L’occasion également de dénoncer « les pratiques illégales de certains grands distributeurs » en ce qui concerne l’inflation. « Il faut ramener de la raison dans le comportement des distributeurs ». Ainsi, s’ils ont été solidaires pendant le confinement, ils « ne respectent pas » la charte d'engagement qu'ils ont signée en avril, dans le cadre du comité de suivi hebdomadaire des négociations commerciales, afin de tenir compte de la guerre en Ukraine et de la grippe aviaire. Notamment parce qu’ils « facturent des pénalités logistiques aux industriels », alors que l’article 7 de la loi Alimentation interdit cette pratique, a-t-elle rappelé. « L’an dernier, la DGCCRF [ Direction générale de la concurrence, de la consommation et de la répression des fraudes] a chiffré à 200 millions d’euros ces marges de côté abusives captées par les distributeurs ». Outre ces « pratiques scandaleuses », il faut revoir cette charte suite à l’explosion des charges, a assuré Christiane Lambert. Les agriculteurs doivent pouvoir répercuter la hausse des prix et des coûts de production « jusqu’au bout, sinon on ne passe pas ».

Planification écologique et alimentaire

« Face à ce contexte, l’agriculture a besoin de mesures d’urgence et de long terme pour tenir et garantir la pérennité des exploitations. Il faut des outils pour des retours de trésorerie immédiats et des outils de résilience ». Rappelant que la « capacité alimentaire de la France à produire n’est pas acquise », la présidente de la FNSEA a appelé à « la vigilance quant au risque de pénurie de l’alimentation », prenant l’exemple de champs de pommes de terre non irrigués qui peuvent diminuer le rendement jusqu’à -30 ou -50%. Pour autant, « pas question pour nous d’être abattus. Nous sommes déterminés à agir ». Les agriculteurs étant « les défenseurs de la souveraineté alimentaire », Christiane Lambert a insisté sur la nécessité d’une double planification, à la fois « alimentaire et écologique ». Pour y parvenir, il faut « donner les moyens à la relocalisation de la production en France, améliorer le revenu des agriculteurs et attirer les talents, l’agriculture ayant besoin de bras ».
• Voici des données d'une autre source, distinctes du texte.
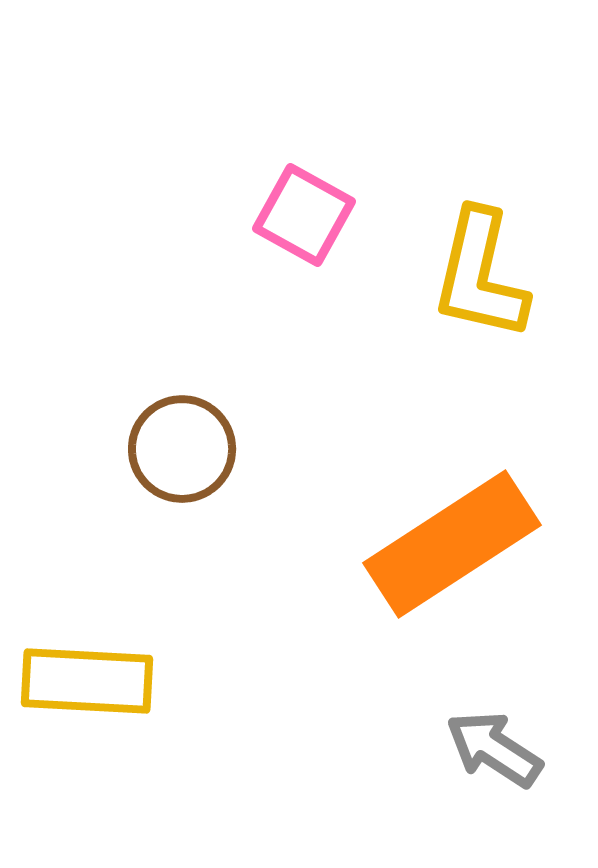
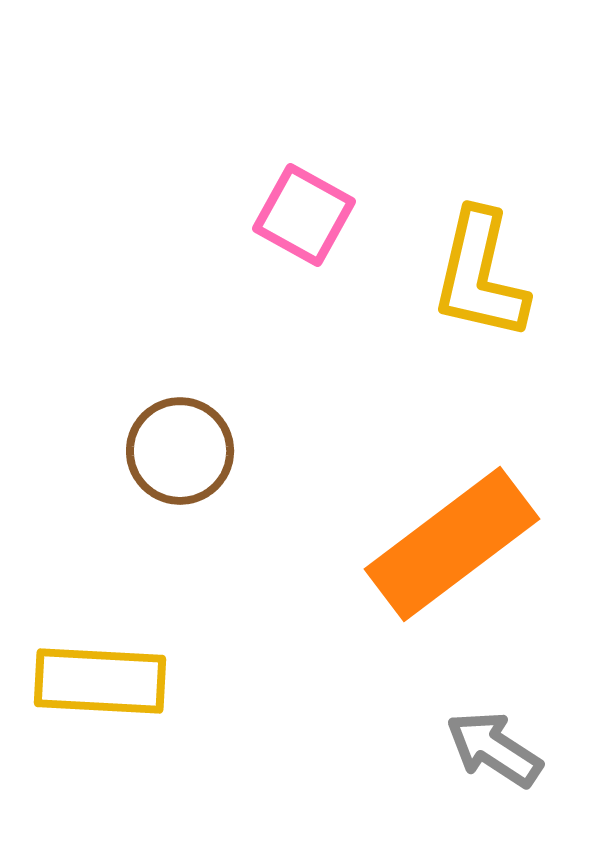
brown circle: moved 2 px left, 2 px down
orange rectangle: rotated 4 degrees counterclockwise
yellow rectangle: moved 13 px right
Outre la création de conditions de production en France, il faut un « accès à l’eau pérenne » en concrétisant notamment le « Varenne de l’eau ». Sur ce dernier point, « il faut avancer sur plusieurs fronts, créer de nouveaux lieux de stockage pour capter l’eau durant les épisodes de pluie diluviennes de plus en plus fréquents et pouvoir réutiliser les eaux usées », a-t-elle poursuivi. Les agriculteurs ont à ce sujet identifié « une panoplie de solutions », à la fois pour l’alimentation, pour l’indépendance énergétique et la transition écologique. En termes d’adaptation au changement climatique, « l’agriculture a repris place parmi les atouts stratégiques de la France », a assuré Christiane Lambert listant quelques-unes de leurs bonnes pratiques : le choix de leurs assolements, l’ajustement des dates de semis, l’utilisation raisonnée de l’eau... « On va déployer des conseils techniques et de l’accompagnement car certains agriculteurs nous demandent des solutions ». Pour conclure néanmoins que « la filière a déjà engagé beaucoup de changements ».